Lourenço, André, Gonçalves, João, Carvalho, Filipe, Wang, Ian J., Velo‐Antón, Guillermo
Molecular ecology 2019 v.28 no.20 pp. 4573-4591
Salamandra salamandra, adults, agricultural land, evolution, gene flow, genetic analysis, genotyping, habitat fragmentation, habitats, landscape genetics, landscapes, larvae, microsatellite repeats, mitochondria, prediction, reproduction, salamanders and newts, topography
Evolutionary changes in reproductive mode may affect co‐evolving traits, such as dispersal, although this subject remains largely underexplored.

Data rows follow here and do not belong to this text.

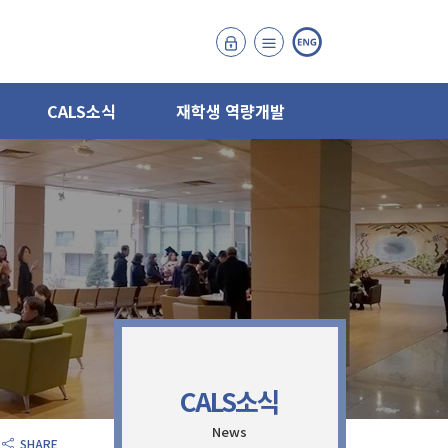
CALS소식
재학생 역량개발
CALS소식
News
SHARE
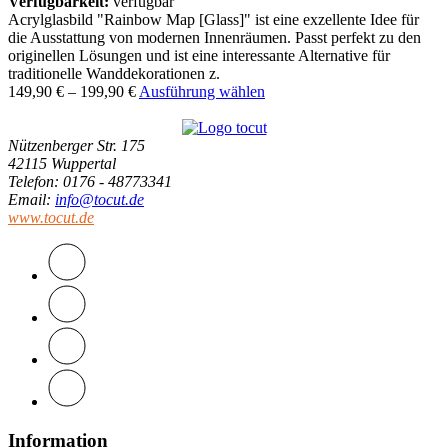
Verfügbarkeit:
verfügbar
Acrylglasbild "Rainbow Map [Glass]" ist eine exzellente Idee für
die Ausstattung von modernen Innenräumen. Passt perfekt zu den
originellen Lösungen und ist eine interessante Alternative für
traditionelle Wanddekorationen z.
149,90
€
–
199,90
€
Ausführung wählen
Nützenberger Str. 175
42115 Wuppertal
Telefon
: 0176 - 48773341
Email
:
info@tocut.de
www.tocut.de
Information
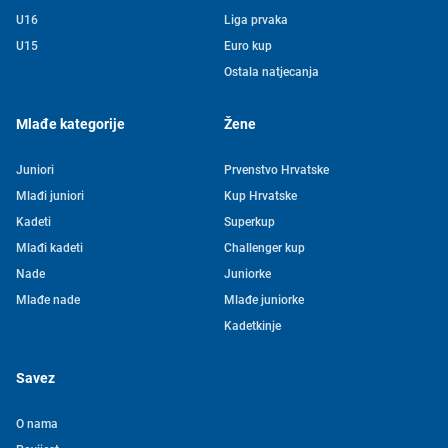
U16
Liga prvaka
U15
Euro kup
Ostala natjecanja
Mlađe kategorije
Žene
Juniori
Prvenstvo Hrvatske
Mlađi juniori
Kup Hrvatske
Kadeti
Superkup
Mlađi kadeti
Challenger kup
Nade
Juniorke
Mlađe nade
Mlađe juniorke
Kadetkinje
Savez
O nama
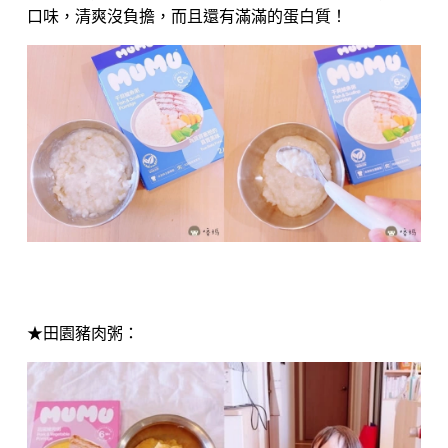
口味，清爽沒負擔，而且還有滿滿的蛋白質！
★田園豬肉粥：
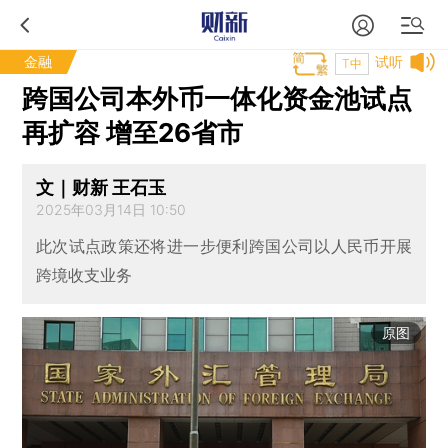
金融
试听
T中
跨国公司本外币一体化资金池试点
再扩容 增至26省市
文｜财新 王石玉
2025年03月14日 10:50
此次试点政策还将进一步便利跨国公司以人民币开展
跨境收支业务
原图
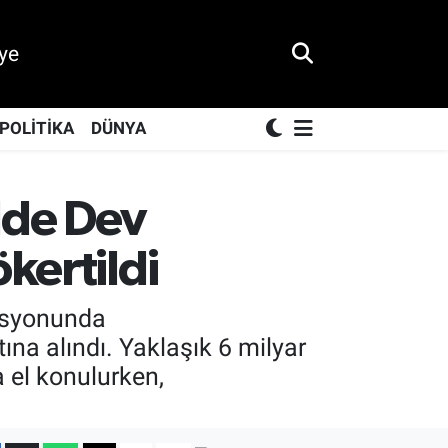
ye
POLİTİKA
DÜNYA
lde Dev
kertildi
rasyonunda
na alındı. Yaklaşık 6 milyar
 el konulurken,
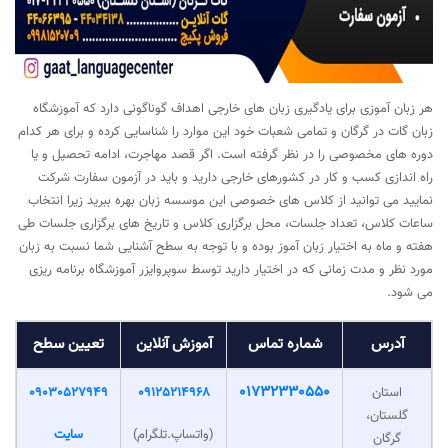
هر زبان آموزی برای یادگیری زبان های خارجی اهداف گوناگونی دارد که آموزشگاه
زبان گات در گرگان و تمامی شعبات خود این موارد را شناسایی کرده و برای هر کدام
دوره های مخصوصی را در نظر گرفته است. اگر قصد مهاجرت، ادامه تحصیل و یا
راه اندازی کسب و کار در کشورهای خارجی دارید و باید در آزمون سفارت شرکت
نمایید می توانید از کلاس های خصوصی این موسسه زبان بهره ببرید زیرا انتخاب
ساعات کلاس، تعداد جلسات، محل برگزاری کلاس و تاریخ های برگزاری جلسات طی
هفته و ماه به اختیار زبان آموز بوده و با توجه به سطح آشنایی شما نسبت به زبان
مورد نظر و مدت زمانی که در اختیار دارید توسط سوپروایزر آموزشگاه برنامه ریزی
می شود.
آدرس
شماره تماس
آموزش آنلاین
تعیین سطح
01732330550
استان
09125214968
09030527949
گلستان،
(واتساپ.تلگرام)
سایت
گرگان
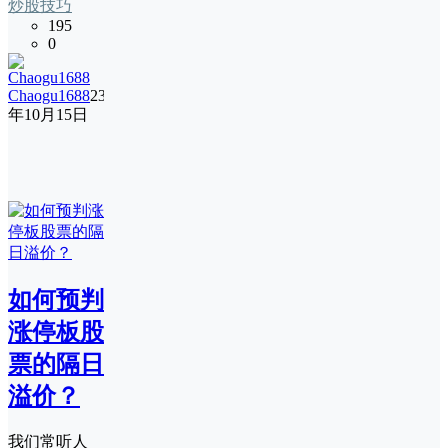
炒股技巧
195
0
Chaogu1688
23
年10月15日
如何预判
涨停板股
票的隔日
溢价？
我们常听人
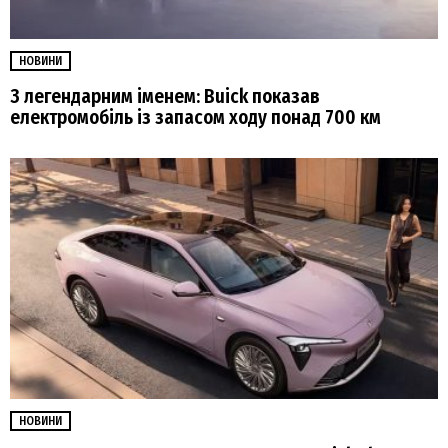
НОВИНИ
З легендарним іменем: Buick показав
електромобіль із запасом ходу понад 700 км
НОВИНИ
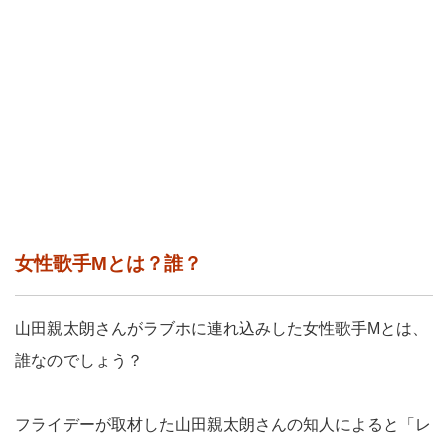
女性歌手Mとは？誰？
山田親太朗さんがラブホに連れ込みした女性歌手Mとは、
誰なのでしょう？
フライデーが取材した山田親太朗さんの知人によると「レ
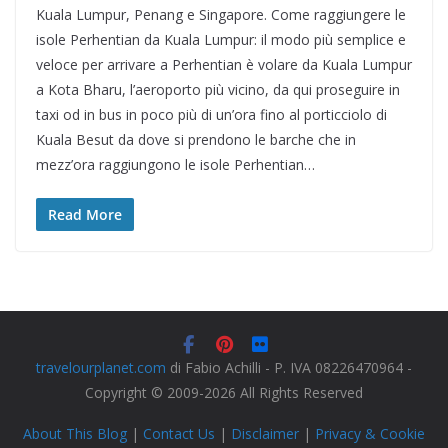
Kuala Lumpur, Penang e Singapore. Come raggiungere le
isole Perhentian da Kuala Lumpur: il modo più semplice e
veloce per arrivare a Perhentian è volare da Kuala Lumpur
a Kota Bharu, l’aeroporto più vicino, da qui proseguire in
taxi od in bus in poco più di un’ora fino al porticciolo di
Kuala Besut da dove si prendono le barche che in
mezz’ora raggiungono le isole Perhentian…
Read More
travelourplanet.com
di Fabio Achilli - P. IVA 08226470964 -
Copyright © 2009-2026 All Rights Reserved
About This Blog
|
Contact Us
|
Disclaimer
|
Privacy & Cookie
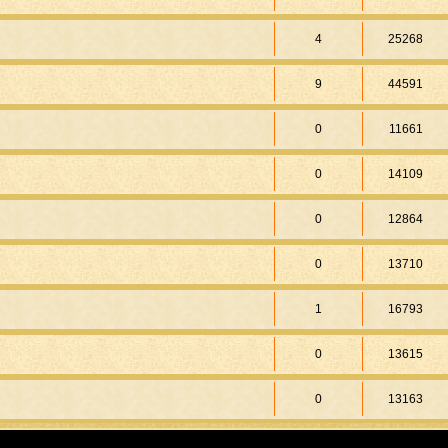
4
25268
9
44591
0
11661
0
14109
0
12864
0
13710
1
16793
0
13615
0
13163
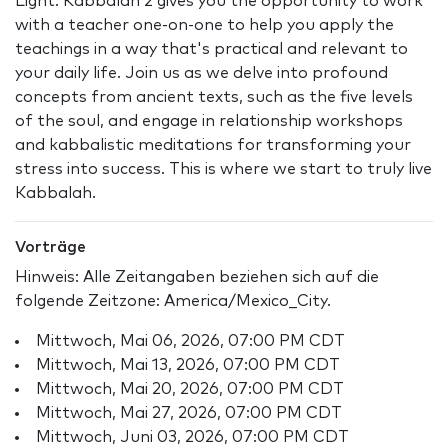
Light. Kabbalah 2 gives you the opportunity to work
with a teacher one-on-one to help you apply the
teachings in a way that's practical and relevant to
your daily life. Join us as we delve into profound
concepts from ancient texts, such as the five levels
of the soul, and engage in relationship workshops
and kabbalistic meditations for transforming your
stress into success. This is where we start to truly live
Kabbalah.
Vorträge
Hinweis: Alle Zeitangaben beziehen sich auf die
folgende Zeitzone: America/Mexico_City.
Mittwoch, Mai 06, 2026, 07:00 PM CDT
Mittwoch, Mai 13, 2026, 07:00 PM CDT
Mittwoch, Mai 20, 2026, 07:00 PM CDT
Mittwoch, Mai 27, 2026, 07:00 PM CDT
Mittwoch, Juni 03, 2026, 07:00 PM CDT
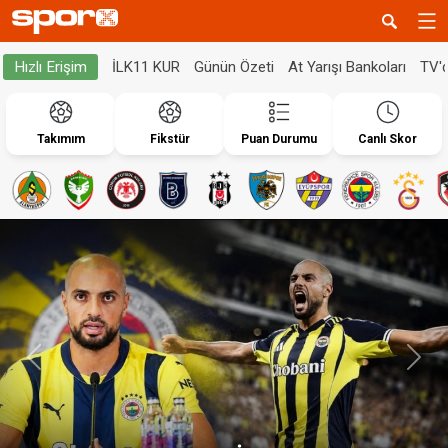
İLK11 KUR
Günün Özeti
At Yarışı Bankoları
TV'
Hızlı Erişim
Takımım
Fikstür
Puan Durumu
Canlı Skor
Geri
İleri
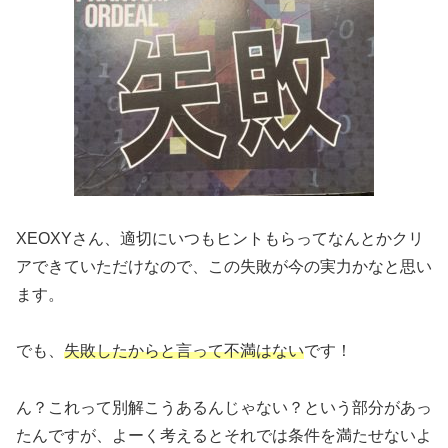
XEOXYさん、適切にいつもヒントもらってなんとかクリ
アできていただけなので、この失敗が今の実力かなと思い
ます。
でも、
失敗したからと言って不満はない
です！
ん？これって別解こうあるんじゃない？という部分があっ
たんですが、よーく考えるとそれでは条件を満たせないよ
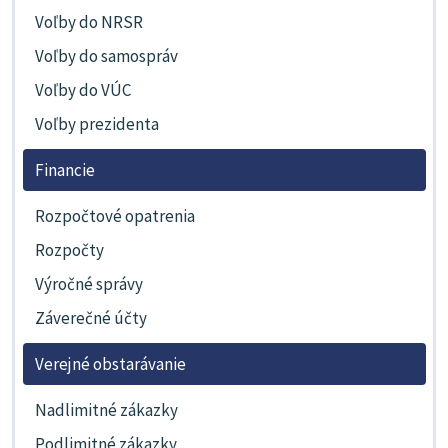
Voľby do NRSR
Voľby do samospráv
Voľby do VÚC
Voľby prezidenta
Financie
Rozpočtové opatrenia
Rozpočty
Výročné správy
Záverečné účty
Verejné obstarávanie
Nadlimitné zákazky
Podlimitné zákazky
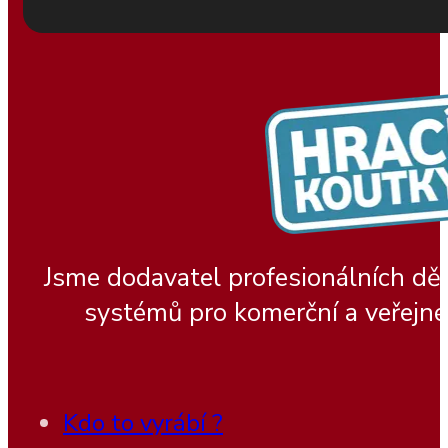
Jsme dodavatel profesionálních dě
systémů pro komerční a veřejné
Kdo to vyrábí ?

The shift from aquatic oviparous or larviparous reproduction to terrestrial viviparous reproduction in some amphibians entails skipping the aquatic larval stage and, thus, greater independence from water. Accordingly, amphibians exhibiting terrestrial viviparous reproduction may potentially disperse across a wider variety of suboptimal habitats and increase population connectivity in fragmented landscapes compared to aquatic‐breeding species. We investigated this hypothesis in the fire salamander (Salamandra salamandra), which exhibits both aquatic‐ (larviparity) and terrestrial‐breeding (viviparity) strategies. We genotyped 426 larviparous and 360 viviparous adult salamanders for 13 microsatellite loci and sequenced a mitochondrial marker for 133 larviparous and 119 viviparous individuals to compare population connectivity and landscape resistance to gene flow within a landscape genetics framework. Contrary to our predictions, viviparous populations exhibited greater differentiation and reduced genetic connectivity compared to larviparous populations. Landscape genetic analyses indicate viviparity may be partially responsible for this pattern, as water courses comprised a significant barrier only in viviparous salamanders, probably due to their fully terrestrial life cycle. Agricultural areas and, to a lesser extent, topography also decreased genetic connectivity in both larviparous and viviparous populations. This study is one of very few to explicitly demonstrate the evolution of a derived reproductive mode affects patterns of genetic connectivity. Our findings open avenues for future research to better understand the eco‐evolutionary implications underlying the emergence of terrestrial reproduction in amphibians.